42.ユミル視点
どうしてこうなったのだろう。
まるで分からない。
あのカルラとかいう女が言った通り私の体には一切の傷がない。前と変わらず美しい肌だ。なのに、少し動いただけで痛みが生じる。
ここがどこの国か分からない。
大きくて綺麗な邸に私はいる。そこはカルヴァンの城と変わらない。世話をする人もいる。数人程度だけど。
「ちょっと、動きなさいよ。こっちは忙しいんだからね」
「うっさいわねぇ。っ。引っ張らないでよぉ。体が痛いんだから」
「どこも怪我していないのに痛がってばっかり。嘘も大概におし」
小太りの中年女が私を引っ張って、浴室に連れていく。そこで彼女は頭から冷水をかける。
「つっめたぁい。やだぁ、止めて、止めて、痛いの」
少し動いただけでも痛いのに彼女は更にたわしでごしごしと私の体を洗う。しかも力加減なんてしてくれないから私の体が前と同じでもかなり痛かっただろう。
「準備するように言われてんだよ。てまぁかけさせんじゃないわよ」
「私を誰だと思っているの。カルディアス王国国王カルヴァンの番なのよ。あんたが気安く触れて良い女じゃないの」
「はいはい、大した誇大妄想だねぇ。借金の挙句に売られただけの哀れな小娘のくせに」
「それ、あのカルラとかいうバカ女が言ったの?そんなの嘘っぱちよ」
「誰よ、カルラって。あんたもここに来て一か月経つんだからここがどういう所かそろそろ学びな。学習しないともっとひどい目に遭うよ」
私を洗い終えた女はこれで自分の仕事は終わりとばかりにごわごわで肌触りの悪いタオルと薄手の服を放り投げて浴室から出て行った。
「こんなの着ないからね」
「じゃあ、裸のまま出て行きな」
なんて野蛮な女なのだろう。あの不細工女。

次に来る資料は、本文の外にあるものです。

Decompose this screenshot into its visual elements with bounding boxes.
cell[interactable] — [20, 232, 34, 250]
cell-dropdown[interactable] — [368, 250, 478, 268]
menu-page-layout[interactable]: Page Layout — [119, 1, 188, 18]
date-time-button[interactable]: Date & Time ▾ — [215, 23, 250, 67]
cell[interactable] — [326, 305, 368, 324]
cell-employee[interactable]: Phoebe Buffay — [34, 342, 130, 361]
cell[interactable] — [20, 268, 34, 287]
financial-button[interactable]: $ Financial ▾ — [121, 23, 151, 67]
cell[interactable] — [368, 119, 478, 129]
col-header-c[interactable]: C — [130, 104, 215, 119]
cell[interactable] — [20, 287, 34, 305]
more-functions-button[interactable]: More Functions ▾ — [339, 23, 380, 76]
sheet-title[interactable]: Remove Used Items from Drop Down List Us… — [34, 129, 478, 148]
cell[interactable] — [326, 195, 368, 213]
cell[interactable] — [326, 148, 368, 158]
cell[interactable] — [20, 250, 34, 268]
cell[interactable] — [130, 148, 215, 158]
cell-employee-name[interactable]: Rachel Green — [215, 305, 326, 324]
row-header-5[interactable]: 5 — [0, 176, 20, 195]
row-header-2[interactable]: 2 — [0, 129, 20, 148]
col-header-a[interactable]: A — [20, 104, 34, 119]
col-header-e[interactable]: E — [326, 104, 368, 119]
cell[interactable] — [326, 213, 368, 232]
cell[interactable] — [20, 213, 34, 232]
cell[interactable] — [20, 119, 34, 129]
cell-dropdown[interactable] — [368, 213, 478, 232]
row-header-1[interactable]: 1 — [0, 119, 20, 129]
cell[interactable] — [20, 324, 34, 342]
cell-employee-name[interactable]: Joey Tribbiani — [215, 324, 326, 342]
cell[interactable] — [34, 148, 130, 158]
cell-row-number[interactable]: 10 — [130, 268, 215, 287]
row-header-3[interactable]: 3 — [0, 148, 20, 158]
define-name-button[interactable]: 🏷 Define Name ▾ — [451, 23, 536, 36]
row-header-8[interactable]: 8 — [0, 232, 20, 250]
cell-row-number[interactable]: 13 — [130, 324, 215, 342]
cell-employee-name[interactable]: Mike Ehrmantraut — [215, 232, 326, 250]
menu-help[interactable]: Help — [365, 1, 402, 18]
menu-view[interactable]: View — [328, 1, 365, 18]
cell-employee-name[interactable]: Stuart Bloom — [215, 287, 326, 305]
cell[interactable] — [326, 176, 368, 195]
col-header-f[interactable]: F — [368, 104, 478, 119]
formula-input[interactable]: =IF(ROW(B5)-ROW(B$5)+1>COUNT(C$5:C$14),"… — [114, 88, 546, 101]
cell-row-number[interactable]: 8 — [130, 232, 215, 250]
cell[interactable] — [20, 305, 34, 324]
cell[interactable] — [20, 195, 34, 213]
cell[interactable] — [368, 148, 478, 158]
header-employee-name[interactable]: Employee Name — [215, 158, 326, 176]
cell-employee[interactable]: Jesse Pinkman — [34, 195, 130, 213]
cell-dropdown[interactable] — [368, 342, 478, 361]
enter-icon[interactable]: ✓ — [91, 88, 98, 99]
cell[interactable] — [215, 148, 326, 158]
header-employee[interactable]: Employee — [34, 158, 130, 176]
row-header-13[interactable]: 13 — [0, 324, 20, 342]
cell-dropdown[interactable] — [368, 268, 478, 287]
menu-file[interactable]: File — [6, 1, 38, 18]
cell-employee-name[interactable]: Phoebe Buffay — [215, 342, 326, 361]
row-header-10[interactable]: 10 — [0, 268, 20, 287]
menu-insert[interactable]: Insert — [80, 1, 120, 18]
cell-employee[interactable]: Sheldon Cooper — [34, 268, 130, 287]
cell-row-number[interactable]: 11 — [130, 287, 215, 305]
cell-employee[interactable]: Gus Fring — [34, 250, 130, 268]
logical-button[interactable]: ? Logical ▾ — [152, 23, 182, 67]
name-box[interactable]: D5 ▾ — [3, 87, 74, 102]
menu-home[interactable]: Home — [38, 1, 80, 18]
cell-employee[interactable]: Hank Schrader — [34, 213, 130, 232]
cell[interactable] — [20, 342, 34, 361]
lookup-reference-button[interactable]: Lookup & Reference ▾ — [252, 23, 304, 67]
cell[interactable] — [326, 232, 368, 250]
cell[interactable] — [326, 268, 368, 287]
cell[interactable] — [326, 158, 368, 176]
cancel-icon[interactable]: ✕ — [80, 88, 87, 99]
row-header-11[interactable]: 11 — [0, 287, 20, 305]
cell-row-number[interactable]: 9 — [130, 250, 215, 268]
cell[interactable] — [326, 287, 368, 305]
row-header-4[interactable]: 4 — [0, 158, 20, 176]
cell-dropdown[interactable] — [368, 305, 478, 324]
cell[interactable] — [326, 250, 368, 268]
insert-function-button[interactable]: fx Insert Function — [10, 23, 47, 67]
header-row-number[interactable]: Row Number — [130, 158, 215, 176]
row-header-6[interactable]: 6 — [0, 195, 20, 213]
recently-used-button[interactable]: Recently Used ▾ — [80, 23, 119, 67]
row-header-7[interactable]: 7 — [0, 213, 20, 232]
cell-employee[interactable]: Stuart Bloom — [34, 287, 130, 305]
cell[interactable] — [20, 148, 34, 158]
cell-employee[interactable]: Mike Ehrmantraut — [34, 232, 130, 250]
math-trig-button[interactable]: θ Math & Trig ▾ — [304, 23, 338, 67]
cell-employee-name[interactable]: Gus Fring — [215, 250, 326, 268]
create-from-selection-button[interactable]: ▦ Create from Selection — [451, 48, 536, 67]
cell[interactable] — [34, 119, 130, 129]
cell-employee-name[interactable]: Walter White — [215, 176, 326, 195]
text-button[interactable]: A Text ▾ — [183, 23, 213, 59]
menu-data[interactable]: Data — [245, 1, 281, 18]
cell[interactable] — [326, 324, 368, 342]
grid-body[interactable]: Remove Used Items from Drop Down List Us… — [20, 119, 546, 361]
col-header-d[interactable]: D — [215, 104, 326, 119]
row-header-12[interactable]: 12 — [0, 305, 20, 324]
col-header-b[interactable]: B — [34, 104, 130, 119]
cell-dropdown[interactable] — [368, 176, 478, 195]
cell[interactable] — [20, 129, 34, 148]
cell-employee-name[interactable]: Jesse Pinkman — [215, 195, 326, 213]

私が可愛いからって嫉妬しているんだわ。
でも、ずっと裸のままいるわけにはいかないので仕方がなく私は用意された服を着た。
真っ白な一枚のワンピース。平民として暮らしていた時の方がまだましな服を着ていた。
「大丈夫よ。すぐにカルヴァンが助けに来てくれるわ。きっと、私のことを探してくれているはず」
それだけが唯一の希望だった。
そして私は今日も舞台に上がる。
今日、私を買ったのは女をいたぶるのが好きな男だった。私はその男に火で溶かした蝋を体につけられた。
「あつっい。痛い」
カルラによってあの日与えられた痛みと熱々の蝋が与える刺激が合わさって私に予期できないほどの痛みを与える。だけど、実際に私の体に傷がない以上男は「大げさだ」と揶揄する。
誰も私の苦痛を分かってはくれない。
男は続いて焼き印を私の体に押し付けた。
「◇※□〇Å■※◇■〇」
言葉にもできないほどの痛みと鼻につく嫌な匂いがした。
今日与えられた痛みは全てこの館で働いている天族によって治癒されるので体には一切傷が残されない。ただし、私の場合は痛みだけはずっと体に堆積される。
あのカルラとか言う女も治癒魔術を使っていたので天族の血を引いているのだろう。この世界で治癒術が使えるのは天族だけだと以前、聞いたことがあった。
この館は殺しさえしなければ買った人間に何をしてもいいとされる。
この館に売られている人間はみんな重罪人。殺すだけでは飽き足りないと思われた人が来る場所だとここで働いている薄汚い女が教えてくれた。
私は何の罪も犯していないのに。嵌められたんだ。こんな野蛮なことをするのはエレミヤだけ。きっとエレミヤが私をこんな場所に閉じ込めたんだ。
与えられた痛みがいつも私を苦しめる。でもカルラのかけた魔法のせいで気が狂うこともできない。
私は一生、この痛みと戦い続けないといけないのだ。
「カルヴァン、早く来て、助けてよぉ」
どうして、どうして私がこんな目に遭わないといけないの。私は何も悪いことしていないのに。